Given a Natural number N and a whole number L, the task is to find the count of numbers, smaller than or equal to N, such that the difference between the number and sum of its digits is not less than L.
Examples:
Input: N = 1500, L = 30
Output: 1461
Input: N = 1546300, L = 30651
Output: 1515631
Approach:
Our solution depends on a simple observation that if a number, say X, is such that the difference of X and sumOfDigits(X) is less than or equal to L, then X+1 is also a valid number.
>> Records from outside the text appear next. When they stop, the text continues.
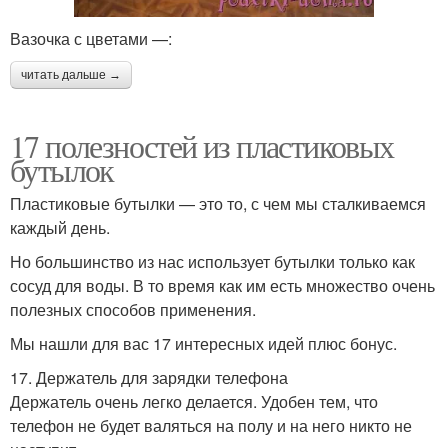
Вазочка с цветами —:
читать дальше →
17 полезностей из пластиковых
бутылок
Пластиковые бутылки — это то, с чем мы сталкиваемся
каждый день.
Но большинство из нас использует бутылки только как
сосуд для воды. В то время как им есть множество очень
полезных способов применения.
Мы нашли для вас 17 интересных идей плюс бонус.
17. Держатель для зарядки телефона
Держатель очень легко делается. Удобен тем, что
телефон не будет валяться на полу и на него никто не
Hence, we have to find a minimum such X using binary search.
Implementation:
C++
#include <bits/stdc++.h>
using namespace std;
int sumOfDigits(long long n)
{
long long sum = 0;
while (n > 0) {
sum += n % 10;
n /= 10;
}
return sum;
}
long long countDigits(long long num, long long limit)
{
long long left = 1, right = num, result = 0;
while (left <= right) {
long long mid = (right + left) / 2;
if ((mid - sumOfDigits(mid)) >= limit) {
result = num - mid + 1;
right = mid - 1;
}
else {
left = mid + 1;
}
}
return result;
}
int main()
{
long long N = 1546300, L = 30651;
cout << countDigits(N, L);
return 0;
}
|
Java
class GFG
{
static long sumOfDigits( long n )
{
long sum = 0;
while (n > 0)
{
sum += n % 10;
n /= 10;
}
return sum;
}
static long countDigits(long num, long limit)
{
long left = 1, right = num, result = 0;
while (left <= right)
{
long mid = (right + left) / 2;
if ((mid - sumOfDigits(mid)) >= limit)
{
result = num - mid + 1;
right = mid - 1;
}
else
{
left = mid + 1;
}
}
return result;
}
public static void main(String []args)
{
long N = 1546300, L = 30651;
System.out.println(countDigits(N, L));
}
}
|
Python3
def sumOfDigits(n):
sum = 0
while (n > 0):
sum += n % 10
n = int(n / 10)
return sum
def countDigits(num, limit):
left = 1
right = num
result = 0
while (left <= right):
mid = int((right + left) / 2)
if ((mid - sumOfDigits(mid)) >= limit):
result = num - mid + 1
right = mid - 1
else:
left = mid + 1
return result
if __name__ == '__main__':
N = 1546300
L = 30651
print(countDigits(N, L))
|
C#
using System;
class GFG
{
static long sumOfDigits( long n )
{
long sum = 0;
while (n > 0)
{
sum += n % 10;
n /= 10;
}
return sum;
}
static long countDigits(long num, long limit)
{
long left = 1, right = num, result = 0;
while (left <= right) {
long mid = (right + left) / 2;
if ((mid - sumOfDigits(mid)) >= limit)
{
result = num - mid + 1;
right = mid - 1;
}
else
{
left = mid + 1;
}
}
return result;
}
public static void Main()
{
long N = 1546300, L = 30651;
Console.WriteLine(countDigits(N, L));
}
}
|
PHP
<?php
function sumOfDigits($n)
{
$sum = 0;
while ($n > 0)
{
$sum += $n % 10;
$n /= 10;
}
return $sum;
}
function countDigits($num, $limit)
{
$left = 1;
$right = $num;
$result = 0;
while ($left <= $right)
{
$mid = floor(($right + $left) / 2);
if (($mid - sumOfDigits($mid)) >= $limit)
{
$result = $num - $mid + 1;
$right = $mid - 1;
}
else
{
$left = $mid + 1;
}
}
return $result;
}
$N = 1546300;
$L = 30651;
echo countDigits($N, $L);
?>
|
Javascript
<script>
function sumOfDigits(n)
{
let sum = 0;
while (n > 0)
{
sum += n % 10;
n = parseInt(n / 10, 10);
}
return sum;
}
function countDigits(num, limit)
{
let left = 1, right = num, result = 0;
while (left <= right) {
let mid = parseInt((right + left) / 2, 10);
if ((mid - sumOfDigits(mid)) >= limit)
{
result = num - mid + 1;
right = mid - 1;
}
else
{
left = mid + 1;
}
}
return result;
}
let N = 1546300, L = 30651;
document.write(countDigits(N, L));
</script>
|
Time Complexity: O(log N)
Auxiliary Space: O(1)